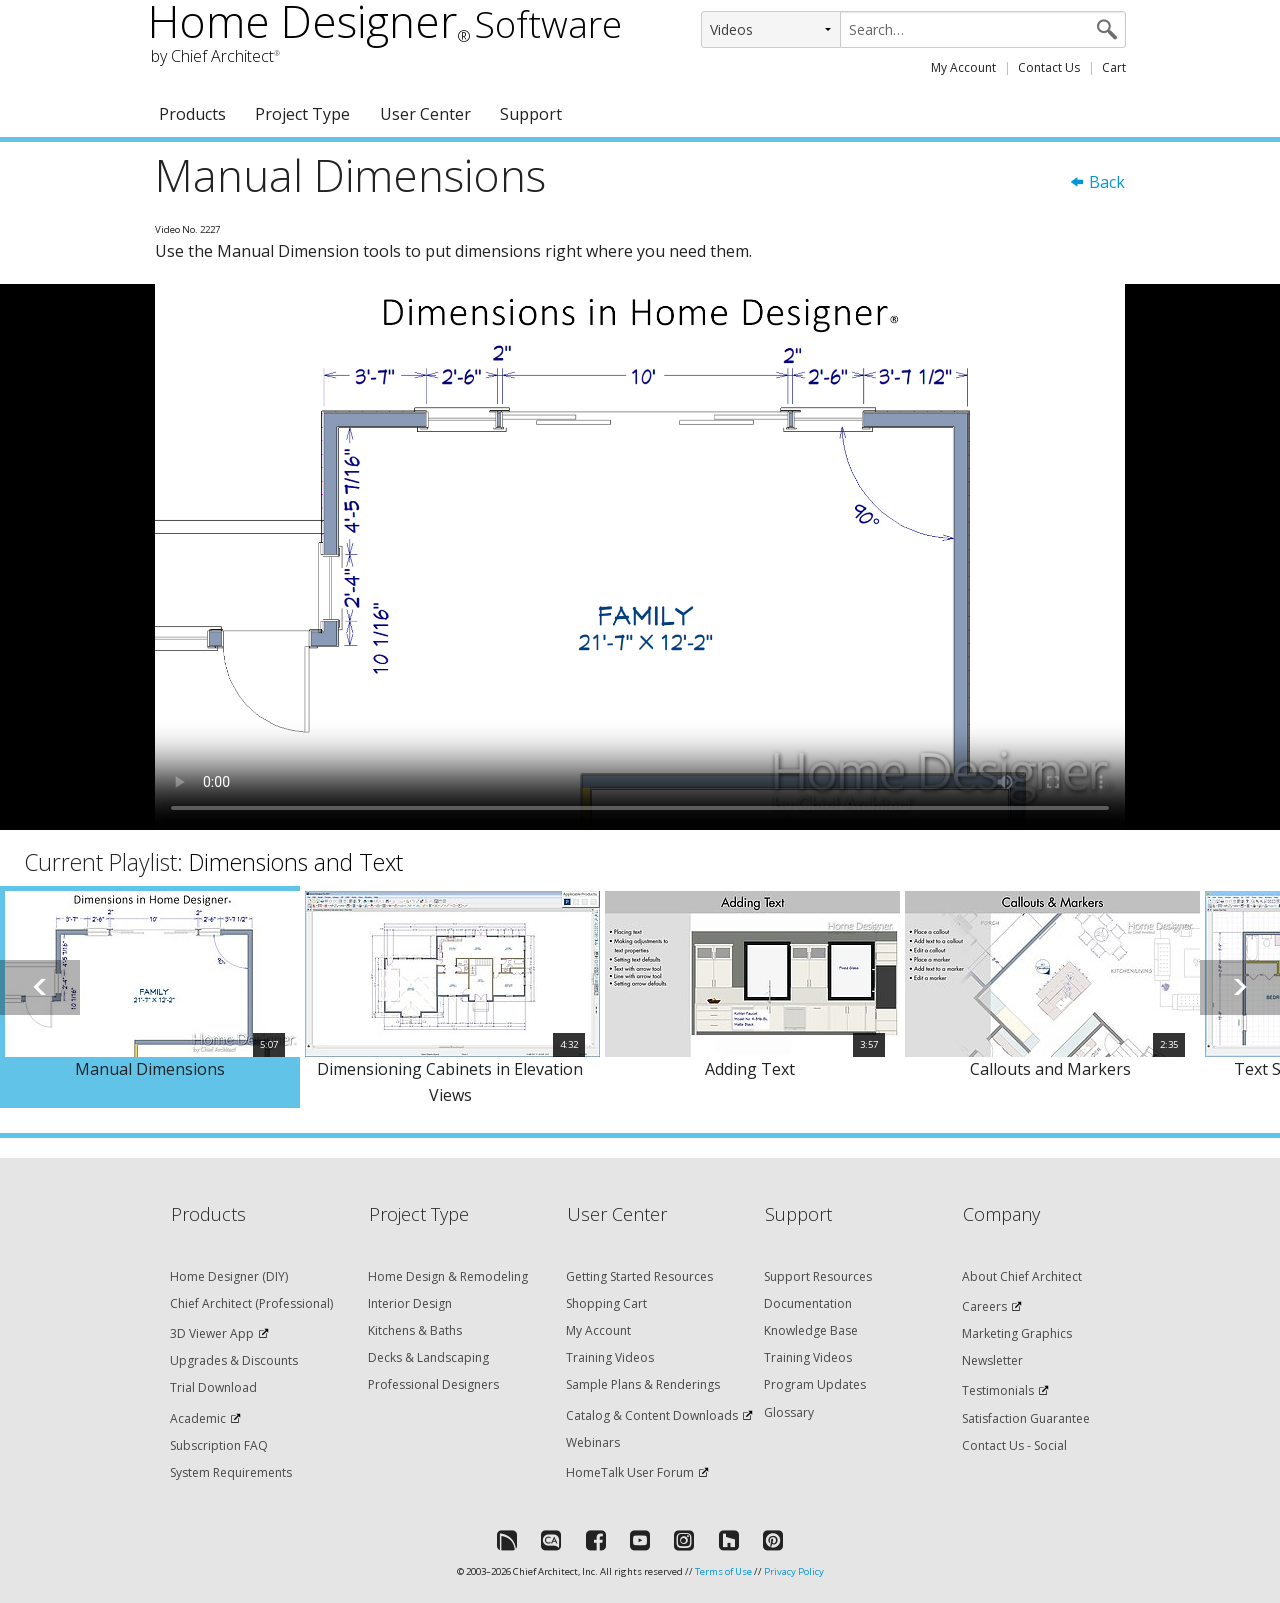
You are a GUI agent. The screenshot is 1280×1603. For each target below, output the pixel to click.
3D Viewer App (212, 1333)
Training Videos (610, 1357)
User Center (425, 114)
━━━━
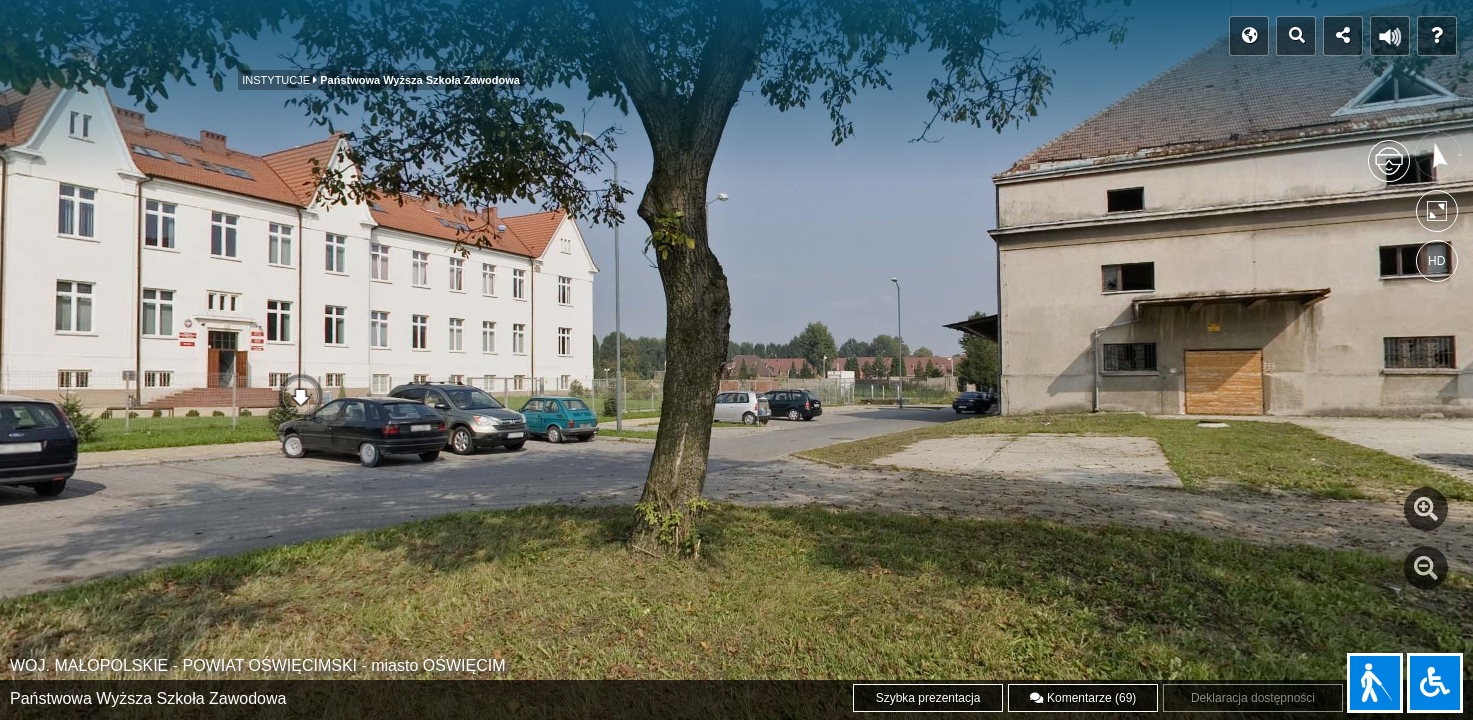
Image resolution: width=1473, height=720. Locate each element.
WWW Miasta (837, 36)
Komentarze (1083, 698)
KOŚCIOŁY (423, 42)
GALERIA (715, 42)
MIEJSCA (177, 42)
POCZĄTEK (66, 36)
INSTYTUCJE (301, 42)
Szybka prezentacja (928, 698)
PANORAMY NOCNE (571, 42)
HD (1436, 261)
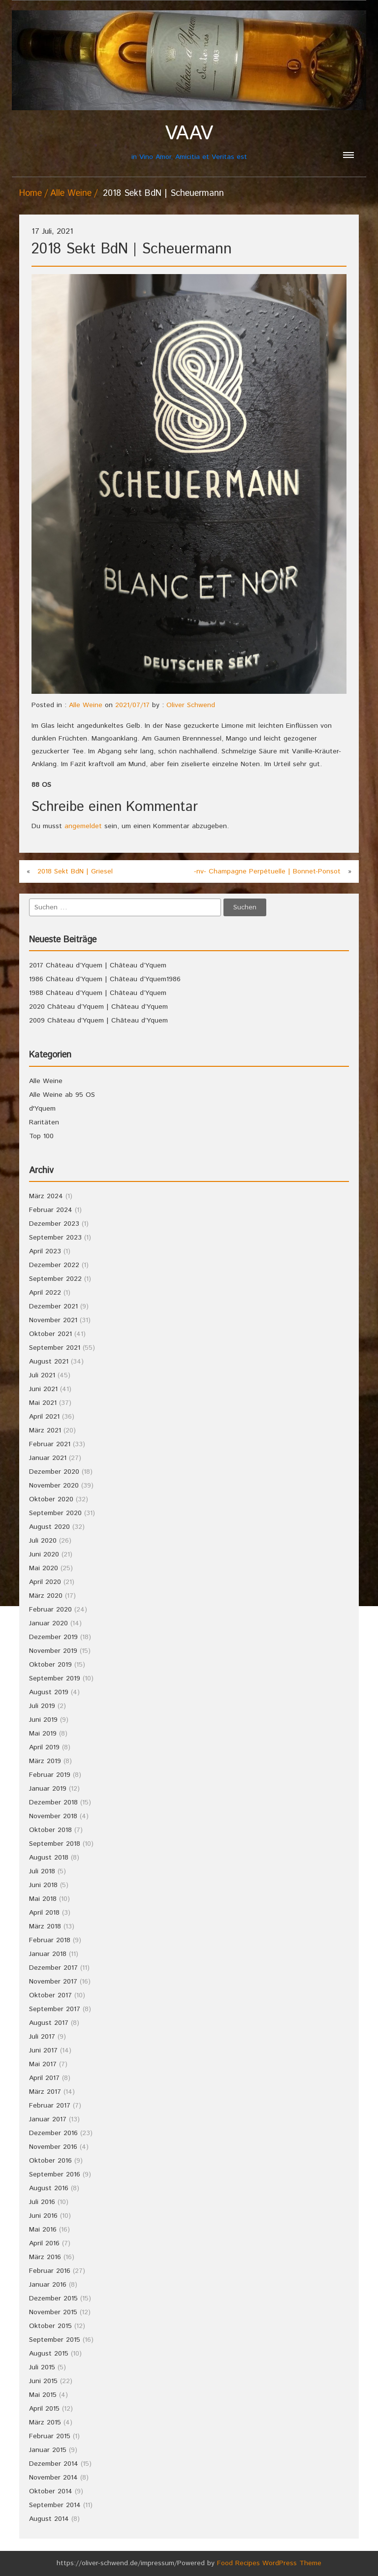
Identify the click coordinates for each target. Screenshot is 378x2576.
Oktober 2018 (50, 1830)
━━━━
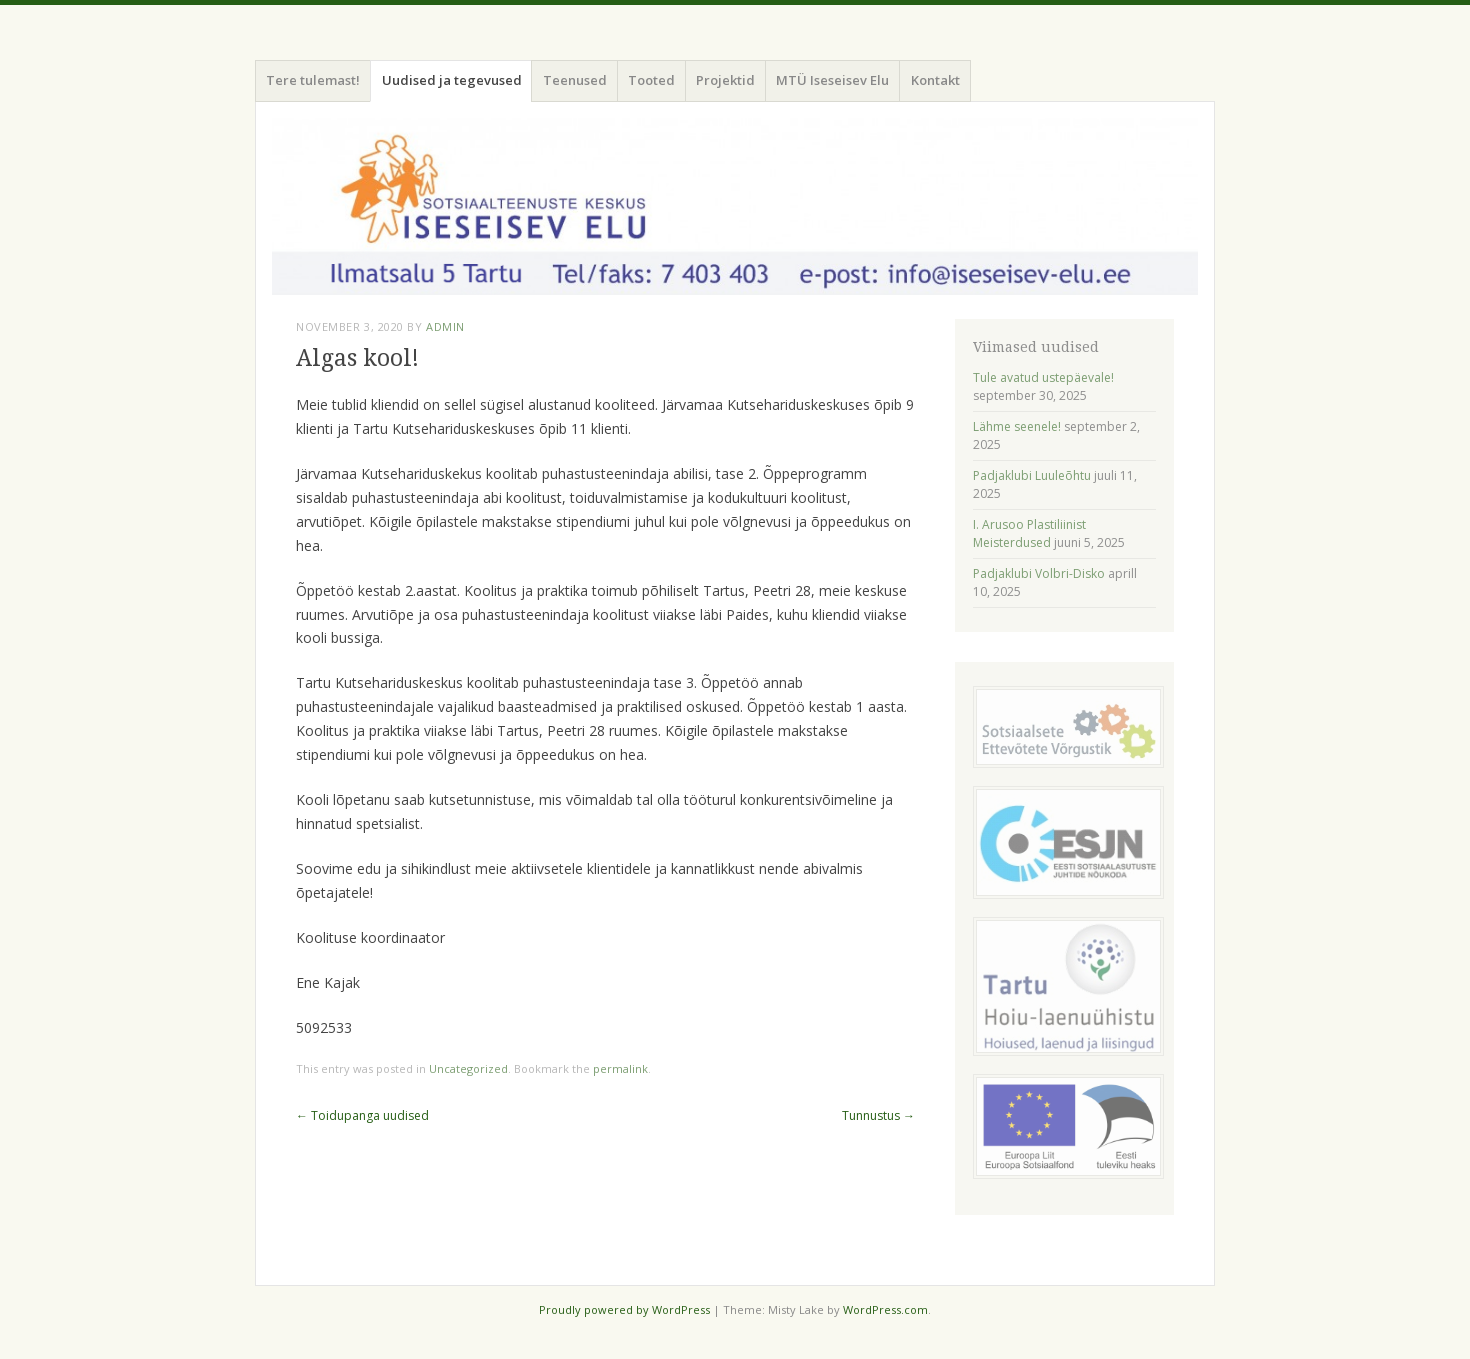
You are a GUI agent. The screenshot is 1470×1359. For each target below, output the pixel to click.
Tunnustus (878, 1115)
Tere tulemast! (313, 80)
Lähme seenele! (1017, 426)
━━━━
How to complete this task →
What is needed is an exact copy of only the lines above from the one with "PANORAMY NOCNE (571, 42)" to the one with "Oktober 2018 (50, 1830)", both kept, with every picture left out.

Completed exercise →
PANORAMY NOCNE (571, 42)
HD (1436, 261)
Identify the click coordinates for each target. Screenshot is 378x2576.
Oktober 2018 (50, 1830)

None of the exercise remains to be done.